Dalam kehidupan Gereja Katolik, umat beriman dibagi menjadi dua kelompok besar, yaitu kaum hierarki dan kaum awam. Kaum hierarki terdiri dari para uskup, imam, dan diakon yang menerima tahbisan suci dan bertugas memimpin serta melayani umat Allah. Sementara itu, kaum awam mencakup semua umat Kristiani yang telah dibaptis, tetapi tidak termasuk dalam golongan imam atau hidup membiara. Meskipun berbeda dalam fungsi dan pelayanan, keduanya memiliki martabat yang sama di hadapan Allah, karena sama-sama mengambil bagian dalam imamat, kenabian, dan rajawi Kristus.
Kekhasan kaum awam terletak pada panggilan mereka untuk hidup di tengah dunia dan menghadirkan nilai-nilai Kristiani dalam kehidupan sehari-hari. Jika kaum hierarki lebih berfokus pada pelayanan internal Gereja, maka kaum awam dipanggil untuk menjadi saksi iman di lingkungan masyarakat. Mereka membawa semangat Injil ke dalam dunia kerja, pendidikan, politik, ekonomi, dan budaya. Dalam hal ini, kaum awam menjadi garam dan terang bagi dunia, menghadirkan kasih, kejujuran, dan keadilan dalam setiap tindakan dan keputusan.
Konsili Vatikan II menegaskan bahwa Gereja adalah Umat Allah yang memiliki satu martabat yang sama, meskipun berbeda dalam tugas dan tanggung jawab. Hubungan antara hierarki dan awam bukanlah hubungan atasan dan bawahan, melainkan kerja sama dalam semangat pelayanan. Kaum awam berhak menerima bimbingan rohani dari para gembala Gereja, tetapi pada saat yang sama mereka juga diundang untuk menyampaikan pandangan, kebutuhan, dan harapan mereka demi kesejahteraan Gereja.

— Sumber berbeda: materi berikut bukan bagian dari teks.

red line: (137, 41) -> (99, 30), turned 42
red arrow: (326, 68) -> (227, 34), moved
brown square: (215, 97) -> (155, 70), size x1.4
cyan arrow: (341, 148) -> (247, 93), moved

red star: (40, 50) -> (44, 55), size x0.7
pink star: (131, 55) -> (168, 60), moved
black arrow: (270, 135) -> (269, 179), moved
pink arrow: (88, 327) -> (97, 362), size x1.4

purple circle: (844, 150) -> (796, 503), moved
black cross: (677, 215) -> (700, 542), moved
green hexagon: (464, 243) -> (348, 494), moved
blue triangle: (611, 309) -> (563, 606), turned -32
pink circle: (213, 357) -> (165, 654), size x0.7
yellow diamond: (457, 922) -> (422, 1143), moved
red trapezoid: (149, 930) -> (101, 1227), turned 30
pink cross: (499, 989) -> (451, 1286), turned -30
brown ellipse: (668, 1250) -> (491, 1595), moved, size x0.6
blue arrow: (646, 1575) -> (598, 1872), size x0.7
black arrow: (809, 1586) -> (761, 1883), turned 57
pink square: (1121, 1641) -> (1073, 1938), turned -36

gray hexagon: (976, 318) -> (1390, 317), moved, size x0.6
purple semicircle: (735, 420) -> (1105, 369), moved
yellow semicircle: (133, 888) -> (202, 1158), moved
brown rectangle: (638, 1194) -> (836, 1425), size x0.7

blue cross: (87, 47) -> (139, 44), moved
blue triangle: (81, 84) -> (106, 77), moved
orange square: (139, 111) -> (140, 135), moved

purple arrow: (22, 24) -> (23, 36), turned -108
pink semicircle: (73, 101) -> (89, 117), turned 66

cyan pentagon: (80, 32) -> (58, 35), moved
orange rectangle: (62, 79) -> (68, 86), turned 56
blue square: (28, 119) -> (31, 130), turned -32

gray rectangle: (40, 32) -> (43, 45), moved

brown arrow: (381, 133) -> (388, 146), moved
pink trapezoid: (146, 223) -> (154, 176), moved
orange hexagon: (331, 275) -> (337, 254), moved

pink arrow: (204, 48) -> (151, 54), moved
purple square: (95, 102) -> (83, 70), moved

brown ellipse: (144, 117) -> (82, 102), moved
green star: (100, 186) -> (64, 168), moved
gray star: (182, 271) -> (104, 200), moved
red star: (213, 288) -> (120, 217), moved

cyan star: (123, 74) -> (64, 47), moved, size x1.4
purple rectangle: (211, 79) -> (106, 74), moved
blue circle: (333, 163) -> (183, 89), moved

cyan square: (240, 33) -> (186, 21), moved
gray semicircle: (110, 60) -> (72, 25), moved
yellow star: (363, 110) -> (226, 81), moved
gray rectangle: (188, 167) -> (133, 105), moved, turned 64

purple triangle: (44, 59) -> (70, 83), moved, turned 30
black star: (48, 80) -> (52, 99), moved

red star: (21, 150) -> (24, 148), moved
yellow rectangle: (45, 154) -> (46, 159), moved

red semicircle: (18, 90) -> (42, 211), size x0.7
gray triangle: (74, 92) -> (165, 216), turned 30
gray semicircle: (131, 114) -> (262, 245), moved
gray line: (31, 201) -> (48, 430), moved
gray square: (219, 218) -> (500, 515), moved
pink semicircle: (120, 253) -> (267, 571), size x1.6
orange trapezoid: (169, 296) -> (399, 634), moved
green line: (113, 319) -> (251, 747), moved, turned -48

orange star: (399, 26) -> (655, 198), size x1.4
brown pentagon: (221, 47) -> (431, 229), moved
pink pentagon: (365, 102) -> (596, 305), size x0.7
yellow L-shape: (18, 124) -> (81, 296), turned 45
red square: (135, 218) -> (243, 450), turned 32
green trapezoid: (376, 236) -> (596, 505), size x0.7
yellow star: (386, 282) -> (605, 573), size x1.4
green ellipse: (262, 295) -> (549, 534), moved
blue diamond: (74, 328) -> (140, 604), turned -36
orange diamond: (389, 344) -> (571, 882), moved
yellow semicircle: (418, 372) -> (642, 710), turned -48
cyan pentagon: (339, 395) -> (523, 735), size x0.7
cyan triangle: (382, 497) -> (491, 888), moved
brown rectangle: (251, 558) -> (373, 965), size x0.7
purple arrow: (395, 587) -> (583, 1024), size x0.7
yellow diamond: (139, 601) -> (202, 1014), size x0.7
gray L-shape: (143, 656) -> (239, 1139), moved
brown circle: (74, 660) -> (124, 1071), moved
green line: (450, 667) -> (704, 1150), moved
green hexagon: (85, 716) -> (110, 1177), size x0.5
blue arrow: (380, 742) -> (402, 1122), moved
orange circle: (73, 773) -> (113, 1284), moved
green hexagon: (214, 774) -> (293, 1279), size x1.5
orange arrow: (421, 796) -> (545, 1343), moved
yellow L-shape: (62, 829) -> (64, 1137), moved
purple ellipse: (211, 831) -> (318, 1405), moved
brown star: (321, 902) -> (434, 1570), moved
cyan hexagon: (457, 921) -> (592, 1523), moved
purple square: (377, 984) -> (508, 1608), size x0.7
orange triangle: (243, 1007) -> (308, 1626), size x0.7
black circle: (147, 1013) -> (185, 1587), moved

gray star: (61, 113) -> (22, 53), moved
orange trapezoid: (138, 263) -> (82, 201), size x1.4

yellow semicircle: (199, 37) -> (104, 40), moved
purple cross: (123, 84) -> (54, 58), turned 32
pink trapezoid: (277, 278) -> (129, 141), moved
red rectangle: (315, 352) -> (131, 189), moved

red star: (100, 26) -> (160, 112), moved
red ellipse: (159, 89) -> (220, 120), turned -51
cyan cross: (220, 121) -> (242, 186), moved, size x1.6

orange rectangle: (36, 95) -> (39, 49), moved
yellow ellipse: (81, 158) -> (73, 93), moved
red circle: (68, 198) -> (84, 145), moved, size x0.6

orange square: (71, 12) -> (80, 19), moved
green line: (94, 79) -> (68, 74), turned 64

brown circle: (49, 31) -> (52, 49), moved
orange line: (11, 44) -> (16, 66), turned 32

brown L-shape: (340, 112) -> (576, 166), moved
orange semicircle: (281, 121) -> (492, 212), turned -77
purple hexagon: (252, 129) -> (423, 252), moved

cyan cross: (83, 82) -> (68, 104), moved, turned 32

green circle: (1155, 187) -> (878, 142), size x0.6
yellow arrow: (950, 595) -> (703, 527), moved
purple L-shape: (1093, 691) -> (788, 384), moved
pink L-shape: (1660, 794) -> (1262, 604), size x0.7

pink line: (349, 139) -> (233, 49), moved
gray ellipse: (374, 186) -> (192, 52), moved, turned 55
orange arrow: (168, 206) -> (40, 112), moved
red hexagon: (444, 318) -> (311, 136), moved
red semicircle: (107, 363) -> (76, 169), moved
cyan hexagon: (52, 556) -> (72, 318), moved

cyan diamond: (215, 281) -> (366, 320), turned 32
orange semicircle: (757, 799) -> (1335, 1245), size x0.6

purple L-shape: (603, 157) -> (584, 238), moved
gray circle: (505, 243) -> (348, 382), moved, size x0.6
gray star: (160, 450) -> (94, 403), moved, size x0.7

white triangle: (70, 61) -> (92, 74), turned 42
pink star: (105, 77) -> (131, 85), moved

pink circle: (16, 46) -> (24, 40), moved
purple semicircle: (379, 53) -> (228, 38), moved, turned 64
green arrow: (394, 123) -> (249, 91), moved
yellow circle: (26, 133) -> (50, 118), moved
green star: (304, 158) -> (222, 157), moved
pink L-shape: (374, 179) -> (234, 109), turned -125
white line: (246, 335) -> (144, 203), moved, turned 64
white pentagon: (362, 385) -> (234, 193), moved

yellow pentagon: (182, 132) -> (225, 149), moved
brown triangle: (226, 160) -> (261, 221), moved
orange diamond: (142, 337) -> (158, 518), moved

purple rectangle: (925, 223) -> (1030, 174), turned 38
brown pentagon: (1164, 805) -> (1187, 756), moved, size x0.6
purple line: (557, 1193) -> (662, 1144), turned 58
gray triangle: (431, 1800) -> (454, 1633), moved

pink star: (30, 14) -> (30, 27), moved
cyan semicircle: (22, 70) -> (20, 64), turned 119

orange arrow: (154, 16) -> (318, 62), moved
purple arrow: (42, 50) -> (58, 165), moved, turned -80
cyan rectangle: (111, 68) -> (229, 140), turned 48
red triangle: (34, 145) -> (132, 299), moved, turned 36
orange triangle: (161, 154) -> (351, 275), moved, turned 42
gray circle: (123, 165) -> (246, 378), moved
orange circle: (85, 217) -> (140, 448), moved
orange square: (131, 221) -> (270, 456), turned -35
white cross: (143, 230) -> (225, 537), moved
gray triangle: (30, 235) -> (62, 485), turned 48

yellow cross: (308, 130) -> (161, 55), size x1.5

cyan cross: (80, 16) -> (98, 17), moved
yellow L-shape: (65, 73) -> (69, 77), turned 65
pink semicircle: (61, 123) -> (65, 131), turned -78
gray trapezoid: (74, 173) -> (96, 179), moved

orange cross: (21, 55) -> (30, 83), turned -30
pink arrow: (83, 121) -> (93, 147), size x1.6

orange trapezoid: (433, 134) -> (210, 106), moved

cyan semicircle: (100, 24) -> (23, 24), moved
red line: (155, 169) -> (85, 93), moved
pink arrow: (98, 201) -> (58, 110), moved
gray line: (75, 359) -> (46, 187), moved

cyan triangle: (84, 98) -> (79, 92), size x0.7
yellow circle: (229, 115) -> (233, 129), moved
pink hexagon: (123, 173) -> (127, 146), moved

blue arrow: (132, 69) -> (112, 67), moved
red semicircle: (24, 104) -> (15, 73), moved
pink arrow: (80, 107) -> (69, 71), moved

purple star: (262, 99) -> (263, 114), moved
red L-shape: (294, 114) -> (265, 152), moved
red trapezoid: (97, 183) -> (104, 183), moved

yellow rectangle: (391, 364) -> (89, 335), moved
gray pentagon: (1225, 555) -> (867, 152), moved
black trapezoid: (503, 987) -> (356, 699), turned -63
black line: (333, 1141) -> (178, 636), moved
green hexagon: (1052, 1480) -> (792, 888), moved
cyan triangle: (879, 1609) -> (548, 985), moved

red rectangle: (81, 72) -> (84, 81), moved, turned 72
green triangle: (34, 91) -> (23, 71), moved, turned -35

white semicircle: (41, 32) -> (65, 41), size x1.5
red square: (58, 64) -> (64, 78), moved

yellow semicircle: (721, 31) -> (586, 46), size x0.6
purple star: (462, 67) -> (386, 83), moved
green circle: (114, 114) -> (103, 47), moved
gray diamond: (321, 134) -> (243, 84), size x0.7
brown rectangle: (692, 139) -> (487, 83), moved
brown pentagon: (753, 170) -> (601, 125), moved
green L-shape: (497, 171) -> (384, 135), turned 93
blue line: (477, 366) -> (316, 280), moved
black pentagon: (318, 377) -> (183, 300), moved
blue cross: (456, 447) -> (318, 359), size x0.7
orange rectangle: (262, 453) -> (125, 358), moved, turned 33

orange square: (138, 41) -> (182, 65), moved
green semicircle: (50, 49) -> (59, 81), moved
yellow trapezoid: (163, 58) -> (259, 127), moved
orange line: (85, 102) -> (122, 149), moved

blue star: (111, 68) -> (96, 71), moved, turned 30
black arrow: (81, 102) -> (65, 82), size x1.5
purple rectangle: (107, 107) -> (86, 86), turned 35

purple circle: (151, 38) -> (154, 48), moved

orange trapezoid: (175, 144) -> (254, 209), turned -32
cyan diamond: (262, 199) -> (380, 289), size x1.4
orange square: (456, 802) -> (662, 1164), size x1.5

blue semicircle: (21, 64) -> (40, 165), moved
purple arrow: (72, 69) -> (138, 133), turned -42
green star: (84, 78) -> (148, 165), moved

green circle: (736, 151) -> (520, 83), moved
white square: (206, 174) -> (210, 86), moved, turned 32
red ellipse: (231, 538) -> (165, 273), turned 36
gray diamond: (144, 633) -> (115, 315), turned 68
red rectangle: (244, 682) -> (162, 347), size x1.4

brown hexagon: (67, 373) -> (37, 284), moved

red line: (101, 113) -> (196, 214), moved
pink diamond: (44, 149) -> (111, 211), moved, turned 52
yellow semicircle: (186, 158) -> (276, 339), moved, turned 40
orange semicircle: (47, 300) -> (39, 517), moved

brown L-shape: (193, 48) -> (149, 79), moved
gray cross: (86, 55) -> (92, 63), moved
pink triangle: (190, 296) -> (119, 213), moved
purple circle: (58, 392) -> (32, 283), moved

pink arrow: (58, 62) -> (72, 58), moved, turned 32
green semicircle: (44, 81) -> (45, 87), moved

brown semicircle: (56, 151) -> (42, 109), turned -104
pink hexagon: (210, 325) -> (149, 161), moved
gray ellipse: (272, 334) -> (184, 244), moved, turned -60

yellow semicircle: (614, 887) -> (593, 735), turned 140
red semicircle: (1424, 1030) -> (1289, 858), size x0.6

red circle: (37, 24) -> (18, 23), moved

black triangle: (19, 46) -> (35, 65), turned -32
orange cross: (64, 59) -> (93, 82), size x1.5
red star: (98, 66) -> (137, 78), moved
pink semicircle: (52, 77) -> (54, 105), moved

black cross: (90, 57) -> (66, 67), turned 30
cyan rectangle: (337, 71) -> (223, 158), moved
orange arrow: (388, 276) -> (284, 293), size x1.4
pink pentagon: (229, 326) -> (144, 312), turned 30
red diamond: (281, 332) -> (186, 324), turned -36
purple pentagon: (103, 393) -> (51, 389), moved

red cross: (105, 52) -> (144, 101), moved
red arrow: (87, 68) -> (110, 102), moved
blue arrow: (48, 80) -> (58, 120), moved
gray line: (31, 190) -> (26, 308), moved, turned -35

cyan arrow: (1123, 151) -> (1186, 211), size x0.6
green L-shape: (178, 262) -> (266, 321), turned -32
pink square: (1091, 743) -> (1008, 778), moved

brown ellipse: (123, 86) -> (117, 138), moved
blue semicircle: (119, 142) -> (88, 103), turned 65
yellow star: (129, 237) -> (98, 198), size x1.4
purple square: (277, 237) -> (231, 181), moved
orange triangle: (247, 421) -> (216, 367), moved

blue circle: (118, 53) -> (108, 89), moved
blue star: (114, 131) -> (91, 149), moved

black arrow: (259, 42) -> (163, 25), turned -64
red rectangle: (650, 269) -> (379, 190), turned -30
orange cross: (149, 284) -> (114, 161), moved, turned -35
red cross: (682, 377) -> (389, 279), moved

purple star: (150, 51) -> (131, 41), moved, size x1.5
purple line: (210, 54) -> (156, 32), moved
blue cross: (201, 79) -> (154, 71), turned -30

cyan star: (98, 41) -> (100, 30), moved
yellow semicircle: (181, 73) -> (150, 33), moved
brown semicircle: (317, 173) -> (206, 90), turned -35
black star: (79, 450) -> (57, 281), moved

Perutusan kaum awam diwujudkan melalui apa yang disebut sebagai kerasulan awam. Ada tiga bentuk kerasulan awam, yaitu kerasulan gerejani, kerasulan madya, dan kerasulan murni. Kerasulan gerejani mencakup kegiatan di dalam lingkungan Gereja, seperti menjadi lektor, anggota dewan paroki, atau pengurus lingkungan. Kerasulan madya bersifat ganda karena mencakup bidang Gereja sekaligus masyarakat, misalnya dalam bidang pendidikan atau sosial. Sementara kerasulan murni awam lebih berfokus pada keterlibatan langsung di tengah dunia, seperti dalam dunia kerja, budaya, dan politik, dengan membawa semangat Kristiani di dalamnya.
Salah satu contoh nyata dari perutusan awam adalah peran guru agama Katolik. Guru agama tidak hanya mengajarkan pengetahuan iman, tetapi juga menjadi teladan hidup Kristiani bagi peserta didik. Mereka mewujudkan pelayanan kasih (diakonia) melalui pendidikan, dengan menuntun murid agar memiliki hati nurani yang jujur, tangguh, dan penuh kasih. Dalam tugas ini, guru agama menjalankan panggilan khas awam — menguduskan dunia melalui profesinya.
Kaum awam juga memiliki tanggung jawab untuk terus bertumbuh dalam kekudusan. Meskipun hidup di tengah kesibukan duniawi, mereka tetap dipanggil untuk mengarahkan hidupnya pada Allah dan memperjuangkan nilai-nilai Injil. Kesucian bukan hanya milik para rohaniwan atau biarawan-biarawati, melainkan panggilan bagi setiap orang beriman. Dengan cara hidup yang sederhana, jujur, dan penuh kasih, kaum awam ikut membangun Gereja yang hidup, dinamis, dan relevan dengan dunia modern.
Dengan demikian, keberadaan kaum awam menjadi bagian penting dalam kehidupan Gereja. Mereka bukan sekadar pelengkap, melainkan mitra sejajar dalam karya keselamatan. Melalui keterlibatan aktif mereka di dunia, Gereja sungguh hadir dan berdenyut dalam kehidupan masyarakat. Kaum awam dipanggil untuk tidak hanya beriman, tetapi juga menghadirkan iman itu dalam tindakan nyata — menjadi saksi Kristus di tengah dunia yang terus berubah.